- _Structured page parsing data_:
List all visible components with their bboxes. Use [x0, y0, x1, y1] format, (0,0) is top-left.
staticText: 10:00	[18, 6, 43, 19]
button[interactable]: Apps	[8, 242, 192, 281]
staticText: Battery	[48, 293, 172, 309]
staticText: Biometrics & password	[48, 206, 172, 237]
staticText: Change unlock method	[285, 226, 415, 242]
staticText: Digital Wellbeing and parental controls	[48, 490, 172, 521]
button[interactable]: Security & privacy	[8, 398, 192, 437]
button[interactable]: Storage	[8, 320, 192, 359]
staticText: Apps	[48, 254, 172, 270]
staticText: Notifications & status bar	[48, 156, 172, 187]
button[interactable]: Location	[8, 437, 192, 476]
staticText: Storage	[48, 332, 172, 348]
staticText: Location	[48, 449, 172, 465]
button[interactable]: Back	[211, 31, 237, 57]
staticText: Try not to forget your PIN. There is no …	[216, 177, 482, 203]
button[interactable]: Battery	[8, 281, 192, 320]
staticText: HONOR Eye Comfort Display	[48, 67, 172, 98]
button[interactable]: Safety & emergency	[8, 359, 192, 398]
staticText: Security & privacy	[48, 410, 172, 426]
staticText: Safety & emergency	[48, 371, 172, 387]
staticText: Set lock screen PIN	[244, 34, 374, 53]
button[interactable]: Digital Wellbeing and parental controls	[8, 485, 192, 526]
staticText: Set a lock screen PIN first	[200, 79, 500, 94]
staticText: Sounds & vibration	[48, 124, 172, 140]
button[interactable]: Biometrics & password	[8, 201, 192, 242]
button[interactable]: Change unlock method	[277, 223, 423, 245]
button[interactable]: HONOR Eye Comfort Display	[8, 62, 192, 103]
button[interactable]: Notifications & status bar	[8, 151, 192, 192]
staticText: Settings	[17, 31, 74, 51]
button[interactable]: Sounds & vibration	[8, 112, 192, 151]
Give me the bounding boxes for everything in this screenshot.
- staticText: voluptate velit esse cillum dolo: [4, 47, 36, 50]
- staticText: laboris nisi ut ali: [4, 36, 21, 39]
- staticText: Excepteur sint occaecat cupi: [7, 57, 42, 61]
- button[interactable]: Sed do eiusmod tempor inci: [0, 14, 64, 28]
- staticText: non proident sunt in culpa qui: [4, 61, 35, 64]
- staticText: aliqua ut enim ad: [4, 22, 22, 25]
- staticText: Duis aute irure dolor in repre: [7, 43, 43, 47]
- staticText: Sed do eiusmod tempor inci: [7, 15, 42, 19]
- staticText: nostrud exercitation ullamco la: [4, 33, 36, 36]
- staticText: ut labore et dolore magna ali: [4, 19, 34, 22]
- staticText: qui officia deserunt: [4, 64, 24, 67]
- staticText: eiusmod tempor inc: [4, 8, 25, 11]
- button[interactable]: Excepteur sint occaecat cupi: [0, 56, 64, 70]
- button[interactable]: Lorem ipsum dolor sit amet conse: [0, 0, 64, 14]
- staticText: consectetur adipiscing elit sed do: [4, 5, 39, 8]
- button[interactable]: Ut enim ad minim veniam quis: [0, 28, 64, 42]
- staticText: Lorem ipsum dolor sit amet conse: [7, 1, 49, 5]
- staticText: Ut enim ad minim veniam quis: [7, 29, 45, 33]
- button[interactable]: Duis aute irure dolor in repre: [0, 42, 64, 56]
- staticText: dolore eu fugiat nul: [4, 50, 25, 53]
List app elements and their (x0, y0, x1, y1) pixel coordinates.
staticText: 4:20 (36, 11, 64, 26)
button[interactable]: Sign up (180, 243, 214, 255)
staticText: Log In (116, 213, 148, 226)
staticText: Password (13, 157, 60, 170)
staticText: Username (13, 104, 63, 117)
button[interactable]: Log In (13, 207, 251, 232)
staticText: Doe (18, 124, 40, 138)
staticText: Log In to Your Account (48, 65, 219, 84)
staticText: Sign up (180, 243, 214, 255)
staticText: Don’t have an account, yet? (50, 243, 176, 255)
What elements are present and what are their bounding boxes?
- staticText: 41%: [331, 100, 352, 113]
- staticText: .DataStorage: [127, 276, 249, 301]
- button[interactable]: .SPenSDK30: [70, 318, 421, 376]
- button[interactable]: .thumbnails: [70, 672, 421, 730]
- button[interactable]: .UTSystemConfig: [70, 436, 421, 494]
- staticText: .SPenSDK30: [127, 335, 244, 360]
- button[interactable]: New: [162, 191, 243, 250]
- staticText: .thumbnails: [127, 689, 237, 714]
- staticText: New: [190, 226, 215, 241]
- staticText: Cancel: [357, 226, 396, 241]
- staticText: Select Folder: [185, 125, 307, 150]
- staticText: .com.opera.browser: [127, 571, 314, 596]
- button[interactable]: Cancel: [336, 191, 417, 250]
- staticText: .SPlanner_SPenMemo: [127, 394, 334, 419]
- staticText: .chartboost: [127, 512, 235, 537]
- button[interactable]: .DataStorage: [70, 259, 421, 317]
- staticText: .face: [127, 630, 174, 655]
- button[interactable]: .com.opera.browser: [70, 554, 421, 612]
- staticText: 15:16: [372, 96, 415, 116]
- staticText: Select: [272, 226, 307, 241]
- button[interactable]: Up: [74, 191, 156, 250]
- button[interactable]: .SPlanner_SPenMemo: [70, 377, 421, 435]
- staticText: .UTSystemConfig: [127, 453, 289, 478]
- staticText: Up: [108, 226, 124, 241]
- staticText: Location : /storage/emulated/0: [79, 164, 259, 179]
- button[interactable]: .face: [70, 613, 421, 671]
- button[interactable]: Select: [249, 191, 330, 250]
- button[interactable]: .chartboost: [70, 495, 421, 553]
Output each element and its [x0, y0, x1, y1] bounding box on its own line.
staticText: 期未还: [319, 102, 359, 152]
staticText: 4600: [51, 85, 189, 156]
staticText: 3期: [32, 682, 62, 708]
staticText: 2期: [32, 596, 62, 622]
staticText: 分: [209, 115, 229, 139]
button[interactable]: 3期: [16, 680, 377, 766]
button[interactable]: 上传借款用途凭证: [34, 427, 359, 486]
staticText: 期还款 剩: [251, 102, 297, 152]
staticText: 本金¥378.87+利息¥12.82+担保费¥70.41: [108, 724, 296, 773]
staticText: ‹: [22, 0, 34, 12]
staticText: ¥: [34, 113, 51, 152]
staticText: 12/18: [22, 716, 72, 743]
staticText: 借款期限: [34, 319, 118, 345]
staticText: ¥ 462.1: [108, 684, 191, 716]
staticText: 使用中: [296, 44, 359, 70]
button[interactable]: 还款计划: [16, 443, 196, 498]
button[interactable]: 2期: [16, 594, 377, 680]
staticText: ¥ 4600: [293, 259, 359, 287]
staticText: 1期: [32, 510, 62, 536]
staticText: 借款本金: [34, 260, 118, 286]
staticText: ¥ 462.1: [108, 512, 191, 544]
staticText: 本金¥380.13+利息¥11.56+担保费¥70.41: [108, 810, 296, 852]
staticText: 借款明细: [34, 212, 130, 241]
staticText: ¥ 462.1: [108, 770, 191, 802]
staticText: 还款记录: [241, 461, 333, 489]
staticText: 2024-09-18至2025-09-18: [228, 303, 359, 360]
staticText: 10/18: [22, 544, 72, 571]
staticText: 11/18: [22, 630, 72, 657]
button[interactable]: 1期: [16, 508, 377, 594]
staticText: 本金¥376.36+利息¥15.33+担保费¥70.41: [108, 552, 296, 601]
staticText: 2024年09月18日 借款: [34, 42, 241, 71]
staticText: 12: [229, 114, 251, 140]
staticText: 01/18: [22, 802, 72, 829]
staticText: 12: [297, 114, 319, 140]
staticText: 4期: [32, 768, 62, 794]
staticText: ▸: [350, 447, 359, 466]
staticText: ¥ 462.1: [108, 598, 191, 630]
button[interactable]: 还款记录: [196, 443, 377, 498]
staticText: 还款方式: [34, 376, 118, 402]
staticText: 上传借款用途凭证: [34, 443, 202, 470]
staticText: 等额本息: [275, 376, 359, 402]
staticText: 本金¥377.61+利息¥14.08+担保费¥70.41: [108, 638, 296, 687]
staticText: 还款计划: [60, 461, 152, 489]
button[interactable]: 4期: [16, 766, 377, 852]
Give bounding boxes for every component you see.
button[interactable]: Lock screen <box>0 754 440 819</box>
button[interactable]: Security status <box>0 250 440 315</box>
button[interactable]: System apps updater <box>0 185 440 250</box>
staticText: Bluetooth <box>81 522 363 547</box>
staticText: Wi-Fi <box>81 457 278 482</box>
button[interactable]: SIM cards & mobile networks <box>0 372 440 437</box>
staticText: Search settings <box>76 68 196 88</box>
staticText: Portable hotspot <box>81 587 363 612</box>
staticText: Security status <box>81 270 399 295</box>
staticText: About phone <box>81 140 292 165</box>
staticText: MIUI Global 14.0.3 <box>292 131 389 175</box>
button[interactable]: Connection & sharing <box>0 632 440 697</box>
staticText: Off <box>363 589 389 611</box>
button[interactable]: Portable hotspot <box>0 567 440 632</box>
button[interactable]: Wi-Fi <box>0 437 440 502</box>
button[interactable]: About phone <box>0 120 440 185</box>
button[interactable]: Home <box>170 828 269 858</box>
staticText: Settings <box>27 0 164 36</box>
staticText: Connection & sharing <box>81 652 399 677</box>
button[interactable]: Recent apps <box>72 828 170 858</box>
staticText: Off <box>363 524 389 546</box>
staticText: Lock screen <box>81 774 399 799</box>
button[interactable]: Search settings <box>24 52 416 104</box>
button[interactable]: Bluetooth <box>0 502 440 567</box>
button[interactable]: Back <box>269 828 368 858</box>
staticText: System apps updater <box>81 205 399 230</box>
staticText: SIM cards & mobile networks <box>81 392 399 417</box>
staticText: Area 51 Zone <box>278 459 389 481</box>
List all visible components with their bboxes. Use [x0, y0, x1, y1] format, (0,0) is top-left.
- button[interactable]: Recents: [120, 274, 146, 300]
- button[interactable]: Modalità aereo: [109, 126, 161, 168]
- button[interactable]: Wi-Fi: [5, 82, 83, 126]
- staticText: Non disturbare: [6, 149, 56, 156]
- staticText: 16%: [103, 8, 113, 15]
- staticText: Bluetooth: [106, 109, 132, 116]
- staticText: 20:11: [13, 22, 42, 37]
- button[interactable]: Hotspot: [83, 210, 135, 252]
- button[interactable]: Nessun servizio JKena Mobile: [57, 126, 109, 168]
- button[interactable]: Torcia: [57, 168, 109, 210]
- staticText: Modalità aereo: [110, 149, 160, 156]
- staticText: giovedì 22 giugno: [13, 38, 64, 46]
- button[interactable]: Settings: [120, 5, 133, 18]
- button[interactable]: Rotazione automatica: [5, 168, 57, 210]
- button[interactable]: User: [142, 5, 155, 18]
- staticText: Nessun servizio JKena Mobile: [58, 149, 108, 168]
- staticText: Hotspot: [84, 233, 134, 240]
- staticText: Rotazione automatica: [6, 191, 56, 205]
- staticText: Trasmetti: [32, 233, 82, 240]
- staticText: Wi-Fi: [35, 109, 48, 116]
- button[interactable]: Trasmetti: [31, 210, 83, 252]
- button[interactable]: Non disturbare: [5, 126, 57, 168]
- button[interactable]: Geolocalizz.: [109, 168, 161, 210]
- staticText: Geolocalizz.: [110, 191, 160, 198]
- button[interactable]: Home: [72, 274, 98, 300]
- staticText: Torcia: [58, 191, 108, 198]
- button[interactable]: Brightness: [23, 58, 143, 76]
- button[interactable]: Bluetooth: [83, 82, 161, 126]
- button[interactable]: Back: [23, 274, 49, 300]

- _Directions for this task_: Filter the entries above down to the lines that hold the word "Security", and copy those lines.

- _Reply_:
button[interactable]: Security & privacy	[8, 398, 192, 437]
staticText: Security & privacy	[48, 410, 172, 426]
button[interactable]: Security status <box>0 250 440 315</box>
staticText: Security status <box>81 270 399 295</box>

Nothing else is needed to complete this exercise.